I bought myself a second Time Out magazine dated 3rd-9th September to get hold of some more listings to visit and experience. One of the listings that my hammered nail pinpointed was the Sadie Coles gallery on South Audley Street off of Oxford Street. I went to see the exhibition by Shannon Ebner: The Electric Comma whose work explores the links between language and photography. The exhibition reminded me of my Final Major Project from Foundation which was a culmination of the ambiguity of language and design. The exhibition is a result of a three year project – Black Box Collision A and The Electric Comma – which the latter is based on a thirteen-line poem written in 2011. Her form of medium was a rented Portable Changeable Message Sign, the kind used to announce roadside emergency information, such as traffic accidents, detours and delays on the road. She programmed the sign with the Electric Comma text.
I was presented with six black-and-white photographs which formed portions of the poem which had a varying amount of legibility and was sort of pixelated. The leitmotif of the series is the Comma, which has a way of revealing and restricting meaning. I was completely confused by this word and its placement in the poem. I’m still trying to understand it – which I’m sure was the photographer intention. The photos play upon the mutable nature of language and instead of it seen as text it is seen as form with countless variations. I liked the photographic medium which Ebner used in black and white but found the poem mundane and irrelevant – “go outside this time and plug in some really long chord.” I see her intention being underlined by typography and the simplistic beauty in language and symbols.

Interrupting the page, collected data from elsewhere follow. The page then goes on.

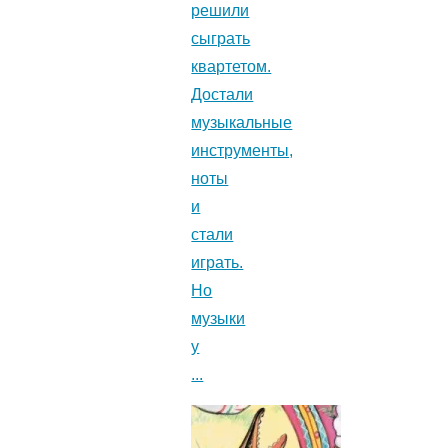
решили
сыграть
квартетом.
Достали
музыкальные
инструменты,
ноты
и
стали
играть.
Но
музыки
у
...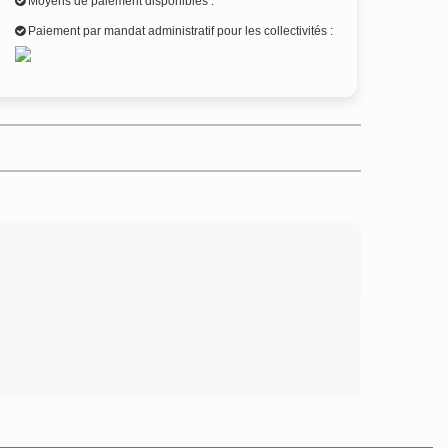
Moyens de paiement disponibles :
Paiement par mandat administratif pour les collectivités :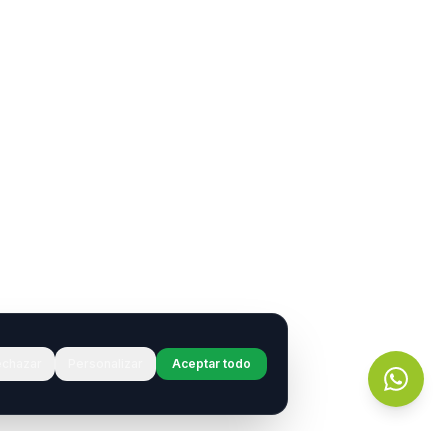
chazar
Personalizar
Aceptar todo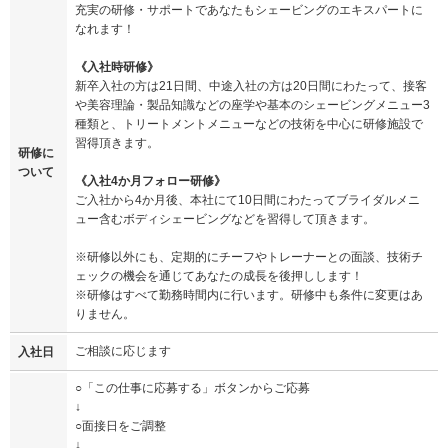
充実の研修・サポートであなたもシェービングのエキスパートに
なれます！
《入社時研修》
新卒入社の方は21日間、中途入社の方は20日間にわたって、接客
や美容理論・製品知識などの座学や基本のシェービングメニュー3
種類と、トリートメントメニューなどの技術を中心に研修施設で
習得頂きます。
研修に
ついて
《入社4か月フォロー研修》
ご入社から4か月後、本社にて10日間にわたってブライダルメニ
ュー含むボディシェービングなどを習得して頂きます。
※研修以外にも、定期的にチーフやトレーナーとの面談、技術チ
ェックの機会を通じてあなたの成長を後押しします！
※研修はすべて勤務時間内に行います。研修中も条件に変更はあ
りません。
ご相談に応じます
入社日
○「この仕事に応募する」ボタンからご応募
↓
○面接日をご調整
↓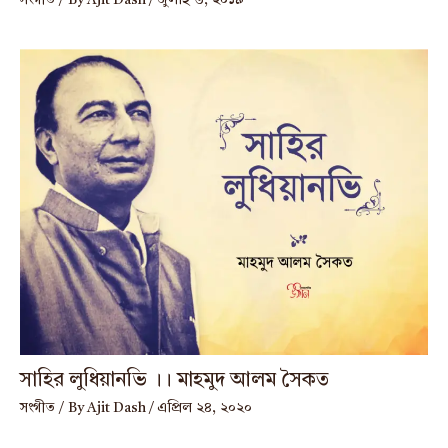
সংগীত
/ By
Ajit Dash
/
জুলাই ৬, ২০১৯
সাহির লুধিয়ানভি ।। মাহমুদ আলম সৈকত
সংগীত
/ By
Ajit Dash
/
এপ্রিল ২৪, ২০২০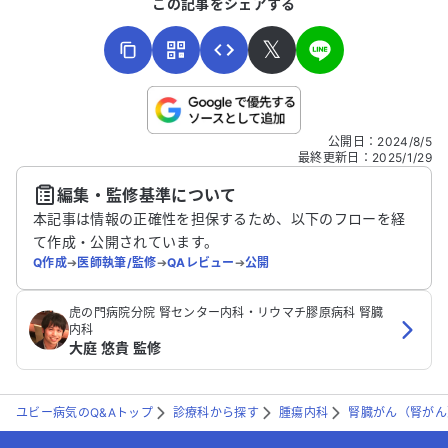
この記事をシェアする
𝕏
こちらは送信専用のフォームです。氏名やご自身の病気の詳細な
公開日
：
2024/8/5
どの個人情報は入れないでください。
最終更新日
：
2025/1/29
編集・監修基準について
送信する
本記事は情報の正確性を担保するため、以下のフローを経
て作成・公開されています。
Q作成
➔
医師執筆/監修
➔
QAレビュー
➔
公開
虎の門病院分院 腎センター内科・リウマチ膠原病科 腎臓
内科
大庭 悠貴 監修
ユビー病気のQ&Aトップ
診療科から探す
腫瘍内科
腎臓がん（腎がん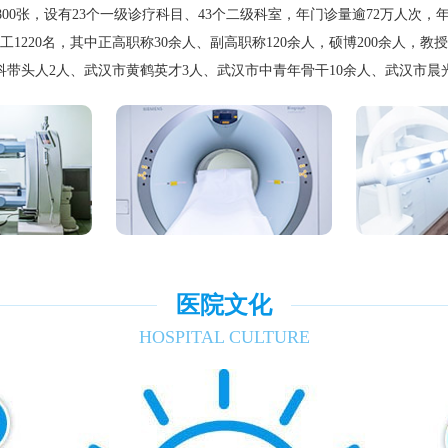
00张，设有23个一级诊疗科目、43个二级科室，年门诊量逾72万人次，年
工1220名，其中正高职称30余人、副高职称120余人，硕博200余人，教
带头人2人、武汉市黄鹤英才3人、武汉市中青年骨干10余人、武汉市晨
医院文化
HOSPITAL CULTURE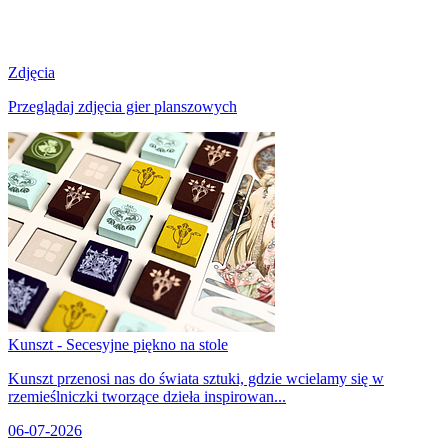
Zdjęcia
Przeglądaj zdjęcia gier planszowych
Kunszt - Secesyjne piękno na stole
Kunszt przenosi nas do świata sztuki, gdzie wcielamy się w
rzemieślniczki tworzące dzieła inspirowan...
06-07-2026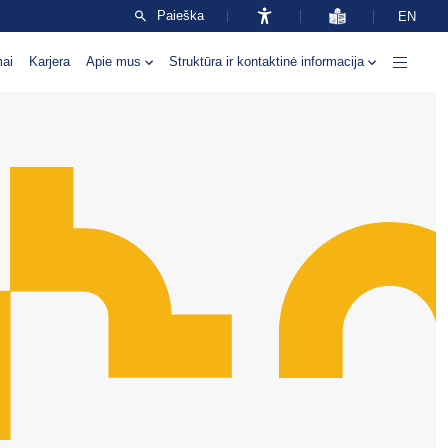
Paieška
EN
mai
Karjera
Apie mus
Struktūra ir kontaktinė informacija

I enjoyed the large-scale Black Box Collision A photo series showing thirteen variations of the letter A found on the tops of buildings, walls, vehicles and electronic surfaces which each the result of some kind of visual communication, sign, advertisement of message. I would define them as a slice of photographic journalism – the whole story is not revealed through this repetitive letter A, but more like a puzzle which could be pieced together.